→ The data:

......

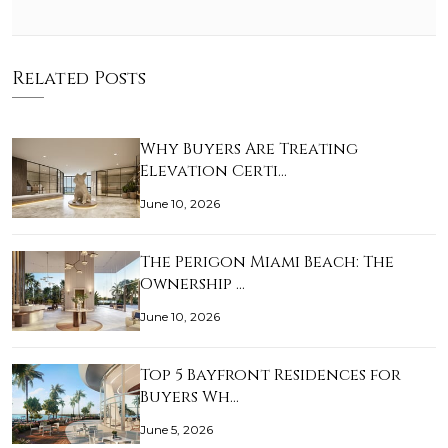
Related Posts
Why Buyers Are Treating
Elevation Certi…
June 10, 2026
The Perigon Miami Beach: The
Ownership …
June 10, 2026
Top 5 Bayfront Residences for
Buyers Wh…
June 5, 2026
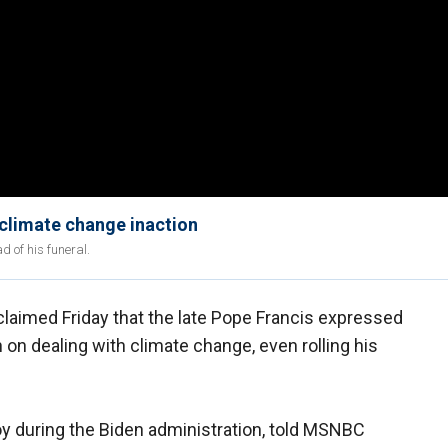
 climate change inaction
 of his funeral.
claimed Friday that the late Pope Francis expressed
 on dealing with climate change, even rolling his
oy during the Biden administration, told MSNBC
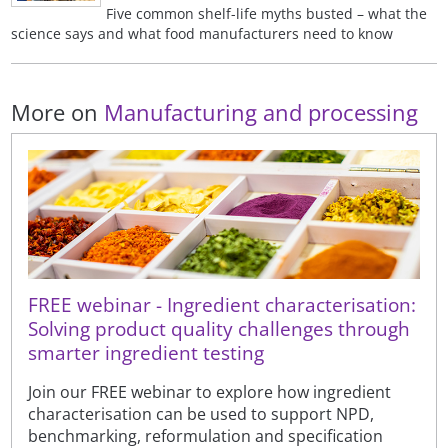
Five common shelf-life myths busted – what the
science says and what food manufacturers need to know
More on
Manufacturing and processing
FREE webinar - Ingredient characterisation:
Solving product quality challenges through
smarter ingredient testing
Join our FREE webinar to explore how ingredient
characterisation can be used to support NPD,
benchmarking, reformulation and specification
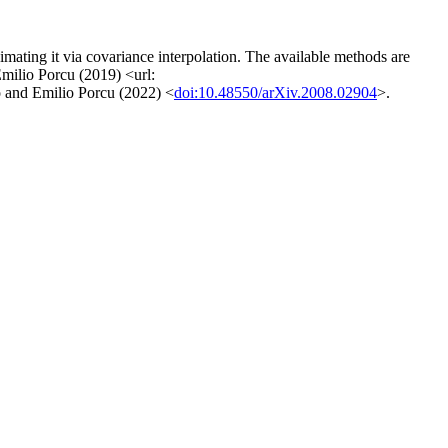
mating it via covariance interpolation. The available methods are
Emilio Porcu (2019) <url:
 and Emilio Porcu (2022) <
doi:10.48550/arXiv.2008.02904
>.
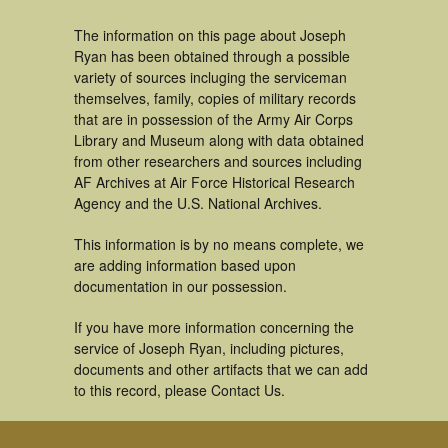
The information on this page about Joseph
Ryan has been obtained through a possible
variety of sources incluging the serviceman
themselves, family, copies of military records
that are in possession of the Army Air Corps
Library and Museum along with data obtained
from other researchers and sources including
AF Archives at Air Force Historical Research
Agency and the U.S. National Archives.
This information is by no means complete, we
are adding information based upon
documentation in our possession.
If you have more information concerning the
service of Joseph Ryan, including pictures,
documents and other artifacts that we can add
to this record, please Contact Us.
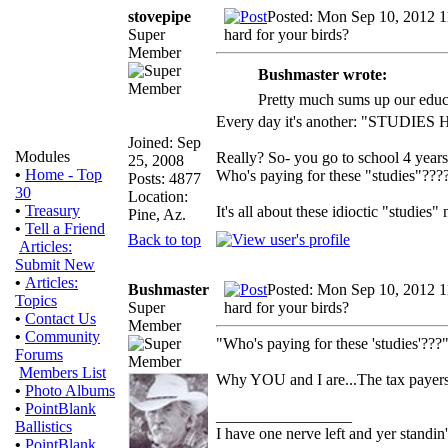
stovepipe
Posted: Mon Sep 10, 2012 
Super
hard for your birds?
Member
Bushmaster wrote:
Pretty much sums up our educ
Every day it's another: "STUDIES
Joined: Sep
Modules
Really? So- you go to school 4 year
25, 2008
•
Home - Top
Who's paying for these "studies"???
Posts: 4877
30
Location:
•
Treasury
It's all about these idioctic "studies
Pine, Az.
•
Tell a Friend
Back to top
Articles:
Submit New
•
Articles:
Bushmaster
Posted: Mon Sep 10, 2012 
Topics
Super
hard for your birds?
•
Contact Us
Member
•
Community
"Who's paying for these 'studies'???
Forums
Members List
Why YOU and I are...The tax payers
•
Photo Albums
•
PointBlank
_________________
Ballistics
I have one nerve left and yer standin' 
•
PointBlank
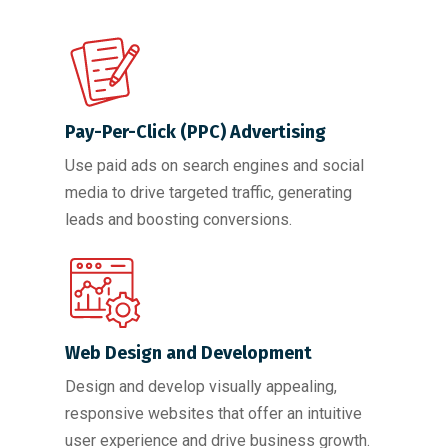
Pay-Per-Click (PPC) Advertising
Use paid ads on search engines and social
media to drive targeted traffic, generating
leads and boosting conversions.
Web Design and Development
Design and develop visually appealing,
responsive websites that offer an intuitive
user experience and drive business growth.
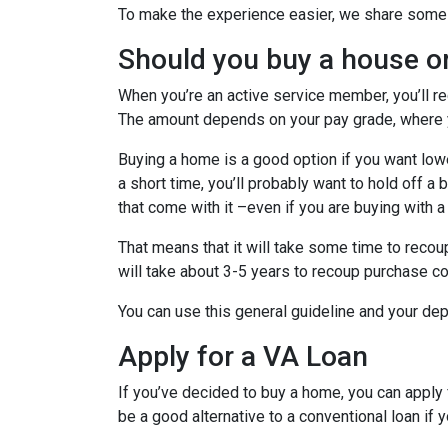
To make the experience easier, we share some t
Should you buy a house o
When you’re an active service member, you’ll r
The amount depends on your pay grade, where y
Buying a home is a good option if you want lower
a short time, you’ll probably want to hold off a
that come with it –even if you are buying with a
That means that it will take some time to recoup
will take about 3-5 years to recoup purchase c
You can use this general guideline and your d
Apply for a VA Loan
If you’ve decided to buy a home, you can appl
be a good alternative to a conventional loan if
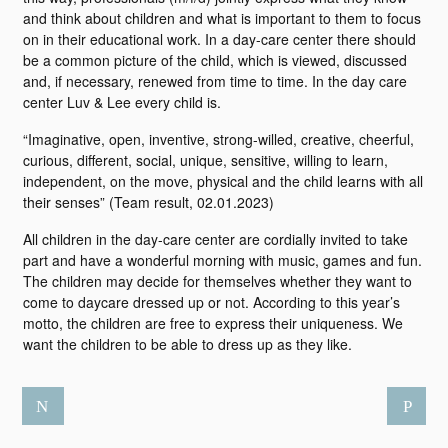
and think about children and what is important to them to focus
on in their educational work. In a day-care center there should
be a common picture of the child, which is viewed, discussed
and, if necessary, renewed from time to time. In the day care
center Luv & Lee every child is.
“Imaginative, open, inventive, strong-willed, creative, cheerful,
curious, different, social, unique, sensitive, willing to learn,
independent, on the move, physical and the child learns with all
their senses” (Team result, 02.01.2023)
All children in the day-care center are cordially invited to take
part and have a wonderful morning with music, games and fun.
The children may decide for themselves whether they want to
come to daycare dressed up or not. According to this year’s
motto, the children are free to express their uniqueness. We
want the children to be able to dress up as they like.
N
P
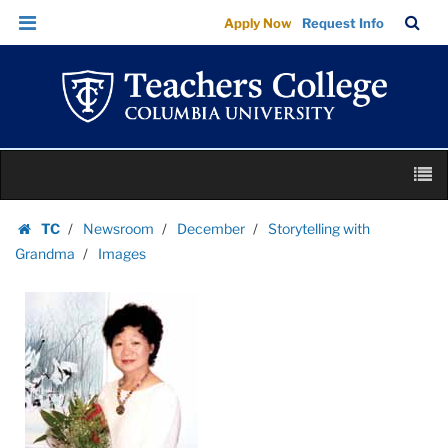
Images
Skip
Skip
TC
Sea
Apply Now
Request Info
|
to
to
Bar
Menu
content
main
Teachers
navigation
College
Columbia
University
Skip
M
to
content
Skip
TC
Newsroom
December
Storytelling with
to
Homepage
Grandma
Images
content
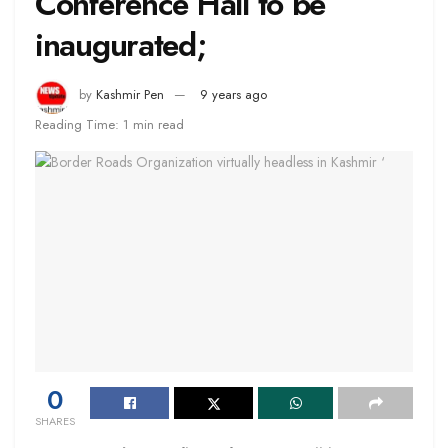
Conference Hall to be
inaugurated;
by
Kashmir Pen
9 years ago
Reading Time: 1 min read
0
SHARES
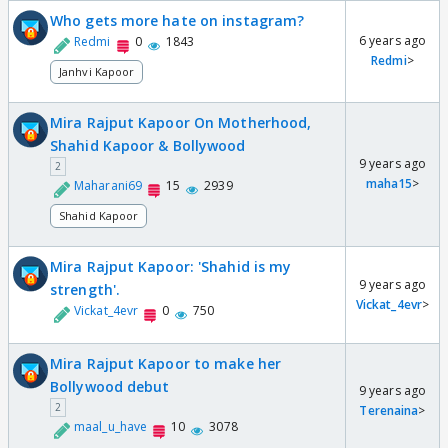
Who gets more hate on instagram?
6 years ago
Redmi
0
1843
Redmi
>
Janhvi Kapoor
Mira Rajput Kapoor On Motherhood,
Shahid Kapoor & Bollywood
9 years ago
2
maha15
>
Maharani69
15
2939
Shahid Kapoor
Mira Rajput Kapoor: 'Shahid is my
9 years ago
strength'.
Vickat_4evr
>
Vickat_4evr
0
750
Mira Rajput Kapoor to make her
Bollywood debut
9 years ago
2
Terenaina
>
maal_u_have
10
3078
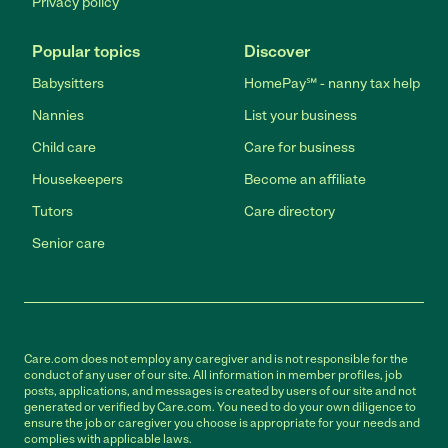
Privacy policy
Popular topics
Discover
Babysitters
HomePay℠ - nanny tax help
Nannies
List your business
Child care
Care for business
Housekeepers
Become an affiliate
Tutors
Care directory
Senior care
Care.com does not employ any caregiver and is not responsible for the
conduct of any user of our site. All information in member profiles, job
posts, applications, and messages is created by users of our site and not
generated or verified by Care.com. You need to do your own diligence to
ensure the job or caregiver you choose is appropriate for your needs and
complies with applicable laws.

......

→ Assignment: Across the data above, how many lines contain the string "means"? Reply with the number and nothing else.

→ Exercise answer: 2